# [SOLVED] Monitor is Theft Deterrence Mode



## lmco (Dec 12, 2011)

I've had my computer and monitor for three years. Both are Gateway products. From the day I bought my system, I've had EzTune installed. There are times when we have a brownout in my neighborhood and we lose power. As soon as the power is back, I boot up and see a warning message that my monitor display is operating in Theft Mode. Until now I bring up EzTune and fix the problem. Tonight we lost power for 3 hours and when I booted up, I was in Theft Mode. So I attempted to execute EzTune, but it immediately returned an error message: "The item 'dthtml.exe' that this shortcut refers to has been changed or moved, so this shortcut will no longer work properly. Do you want to delete this shortcut?" Will deleting the shortcut fix my problem? Should I uninstall EzTune? Where can I download EzTune? It's been so long since I first setup my system, I'm not sure how I originally installed EzTune. Please help! I'm tired at looking at a grey screen with a Theft Mode window in the middle of the screen.


----------



## JimE (Apr 16, 2009)

*Re: Monitor is Theft Deterrence Mode*

Deleting the shortcut won't solve the problem.

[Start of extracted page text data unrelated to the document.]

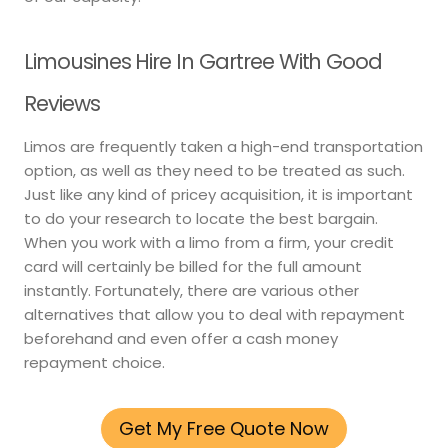
Limousines Hire In Gartree With Good
Reviews
Limos are frequently taken a high-end transportation
option, as well as they need to be treated as such.
Just like any kind of pricey acquisition, it is important
to do your research to locate the best bargain.
When you work with a limo from a firm, your credit
card will certainly be billed for the full amount
instantly. Fortunately, there are various other
alternatives that allow you to deal with repayment
beforehand and even offer a cash money
repayment choice.
Get My Free Quote Now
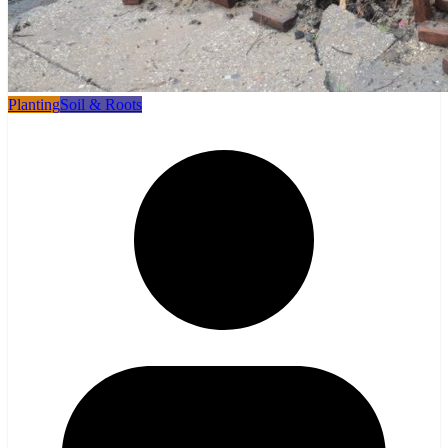
Planting
Soil & Roots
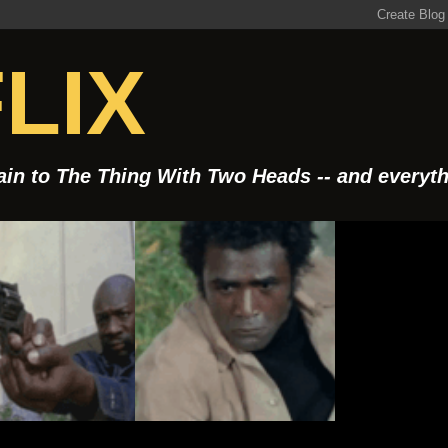
LIX
Rain to The Thing With Two Heads -- and everyt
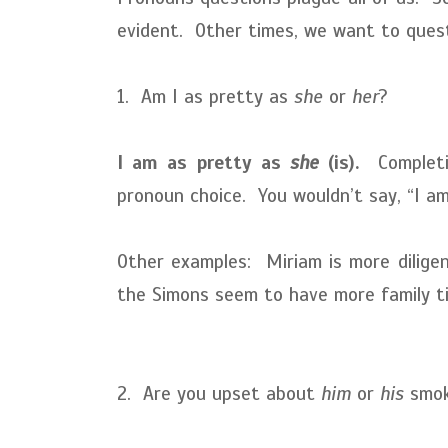
evident. Other times, we want to questi
1. Am I as pretty as
she
or
her
?
I am as pretty as
she
(is).
Completin
pronoun choice. You wouldn’t say, “I a
Other examples: Miriam is more dilig
the Simons seem to have more family 
2. Are you upset about
him
or
his
smoki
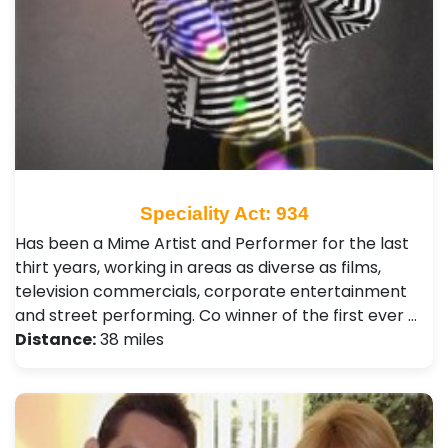
Speciality Act: 934
Has been a Mime Artist and Performer for the last
thirt years, working in areas as diverse as films,
television commercials, corporate entertainment
and street performing. Co winner of the first ever …
Distance:
38 miles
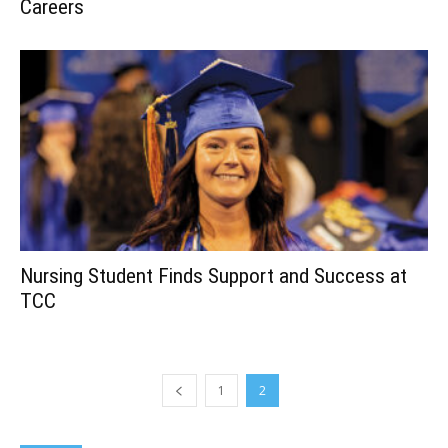
Careers
Nursing Student Finds Support and Success at
TCC
1
2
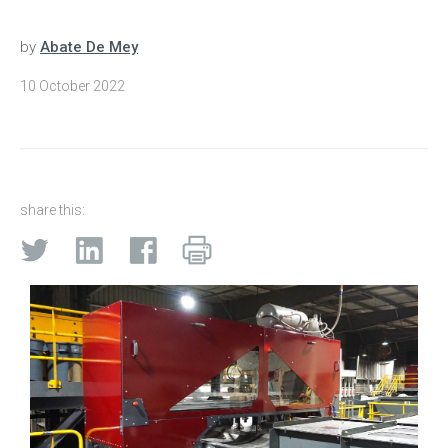
by
Abate De Mey
10 October 2022
share this:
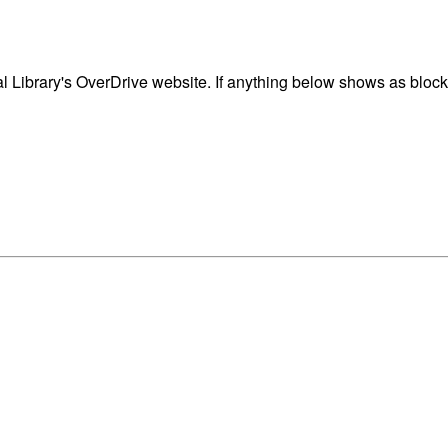
 Library's OverDrive website. If anything below shows as blocke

The file the shortcut is trying to find is corrupt or missing.

I've not had any experience with that "feature" or software. In any case, try the company website > Portrait Displays, Inc. - Customer Support


----------



## lmco (Dec 12, 2011)

*Re: Monitor is Theft Deterrence Mode*

I found my own solution. I took the easy way out. First I uninstalled EzTune. Next I downloaded/installed the latest copy of EzTune from the website. They offer a free 30-day trial. As soon as EzTune installed, the screen changed from gray to living color. It may cost me a few bucks, but it was worth it not to keep seeing that Theft Deterrence warning in the middle of the screen. Case closed.


----------